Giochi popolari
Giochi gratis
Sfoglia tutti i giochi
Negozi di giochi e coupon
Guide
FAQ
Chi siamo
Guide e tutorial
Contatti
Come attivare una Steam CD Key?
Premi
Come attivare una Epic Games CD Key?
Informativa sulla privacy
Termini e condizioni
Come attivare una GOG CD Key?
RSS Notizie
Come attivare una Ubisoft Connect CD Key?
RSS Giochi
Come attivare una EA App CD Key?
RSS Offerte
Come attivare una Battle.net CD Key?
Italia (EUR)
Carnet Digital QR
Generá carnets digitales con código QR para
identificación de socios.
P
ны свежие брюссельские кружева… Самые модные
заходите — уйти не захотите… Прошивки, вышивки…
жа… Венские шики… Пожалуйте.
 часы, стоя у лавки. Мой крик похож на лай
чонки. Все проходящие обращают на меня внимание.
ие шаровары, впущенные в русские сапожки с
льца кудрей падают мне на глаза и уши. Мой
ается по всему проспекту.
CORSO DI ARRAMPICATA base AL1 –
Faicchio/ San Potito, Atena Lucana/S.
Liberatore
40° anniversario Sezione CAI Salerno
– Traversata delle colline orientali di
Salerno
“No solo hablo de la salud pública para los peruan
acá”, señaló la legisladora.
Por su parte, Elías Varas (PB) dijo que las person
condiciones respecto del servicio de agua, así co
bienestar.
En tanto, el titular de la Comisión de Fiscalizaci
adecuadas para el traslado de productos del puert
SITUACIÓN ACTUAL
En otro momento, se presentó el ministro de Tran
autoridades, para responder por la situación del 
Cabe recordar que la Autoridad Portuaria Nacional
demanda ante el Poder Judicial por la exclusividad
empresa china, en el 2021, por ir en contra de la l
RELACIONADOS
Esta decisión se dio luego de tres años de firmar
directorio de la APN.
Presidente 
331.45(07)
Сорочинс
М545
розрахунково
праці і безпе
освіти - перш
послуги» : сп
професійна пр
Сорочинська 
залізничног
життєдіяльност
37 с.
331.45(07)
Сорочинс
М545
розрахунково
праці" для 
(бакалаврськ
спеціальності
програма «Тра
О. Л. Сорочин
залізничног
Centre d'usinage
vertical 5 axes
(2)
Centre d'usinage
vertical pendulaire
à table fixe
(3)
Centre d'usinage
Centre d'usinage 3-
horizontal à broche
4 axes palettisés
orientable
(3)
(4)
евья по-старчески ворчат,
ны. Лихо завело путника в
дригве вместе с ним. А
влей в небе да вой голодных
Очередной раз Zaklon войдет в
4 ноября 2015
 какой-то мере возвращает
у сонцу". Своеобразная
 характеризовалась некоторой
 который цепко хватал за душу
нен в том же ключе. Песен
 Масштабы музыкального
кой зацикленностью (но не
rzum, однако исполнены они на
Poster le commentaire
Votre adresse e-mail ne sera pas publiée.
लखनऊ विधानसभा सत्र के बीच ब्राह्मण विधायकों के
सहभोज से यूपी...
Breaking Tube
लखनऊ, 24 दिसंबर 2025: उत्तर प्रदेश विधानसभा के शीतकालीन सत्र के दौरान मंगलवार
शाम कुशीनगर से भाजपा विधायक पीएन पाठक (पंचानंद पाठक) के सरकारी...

Exercise brief –
Give the listing again in full, with every line intact.

Task output –
Giochi popolari
Giochi gratis
Sfoglia tutti i giochi
Negozi di giochi e coupon
Guide
FAQ
Chi siamo
Guide e tutorial
Contatti
Come attivare una Steam CD Key?
Premi
Come attivare una Epic Games CD Key?
Informativa sulla privacy
Termini e condizioni
Come attivare una GOG CD Key?
RSS Notizie
Come attivare una Ubisoft Connect CD Key?
RSS Giochi
Come attivare una EA App CD Key?
RSS Offerte
Come attivare una Battle.net CD Key?
Italia (EUR)
Carnet Digital QR
Generá carnets digitales con código QR para
identificación de socios.
P
ны свежие брюссельские кружева… Самые модные
заходите — уйти не захотите… Прошивки, вышивки…
жа… Венские шики… Пожалуйте.
 часы, стоя у лавки. Мой крик похож на лай
чонки. Все проходящие обращают на меня внимание.
ие шаровары, впущенные в русские сапожки с
льца кудрей падают мне на глаза и уши. Мой
ается по всему проспекту.
CORSO DI ARRAMPICATA base AL1 –
Faicchio/ San Potito, Atena Lucana/S.
Liberatore
40° anniversario Sezione CAI Salerno
– Traversata delle colline orientali di
Salerno
“No solo hablo de la salud pública para los peruan
acá”, señaló la legisladora.
Por su parte, Elías Varas (PB) dijo que las person
condiciones respecto del servicio de agua, así co
bienestar.
En tanto, el titular de la Comisión de Fiscalizaci
adecuadas para el traslado de productos del puert
SITUACIÓN ACTUAL
En otro momento, se presentó el ministro de Tran
autoridades, para responder por la situación del 
Cabe recordar que la Autoridad Portuaria Nacional
demanda ante el Poder Judicial por la exclusividad
empresa china, en el 2021, por ir en contra de la l
RELACIONADOS
Esta decisión se dio luego de tres años de firmar
directorio de la APN.
Presidente 
331.45(07)
Сорочинс
М545
розрахунково
праці і безпе
освіти - перш
послуги» : сп
професійна пр
Сорочинська 
залізничног
життєдіяльност
37 с.
331.45(07)
Сорочинс
М545
розрахунково
праці" для 
(бакалаврськ
спеціальності
програма «Тра
О. Л. Сорочин
залізничног
Centre d'usinage
vertical 5 axes
(2)
Centre d'usinage
vertical pendulaire
à table fixe
(3)
Centre d'usinage
Centre d'usinage 3-
horizontal à broche
4 axes palettisés
orientable
(3)
(4)
евья по-старчески ворчат,
ны. Лихо завело путника в
дригве вместе с ним. А
влей в небе да вой голодных
Очередной раз Zaklon войдет в
4 ноября 2015
 какой-то мере возвращает
у сонцу". Своеобразная
 характеризовалась некоторой
 который цепко хватал за душу
нен в том же ключе. Песен
 Масштабы музыкального
кой зацикленностью (но не
rzum, однако исполнены они на
Poster le commentaire
Votre adresse e-mail ne sera pas publiée.
लखनऊ विधानसभा सत्र के बीच ब्राह्मण विधायकों के
सहभोज से यूपी...
Breaking Tube
लखनऊ, 24 दिसंबर 2025: उत्तर प्रदेश विधानसभा के शीतकालीन सत्र के दौरान मंगलवार
शाम कुशीनगर से भाजपा विधायक पीएन पाठक (पंचानंद पाठक) के सरकारी...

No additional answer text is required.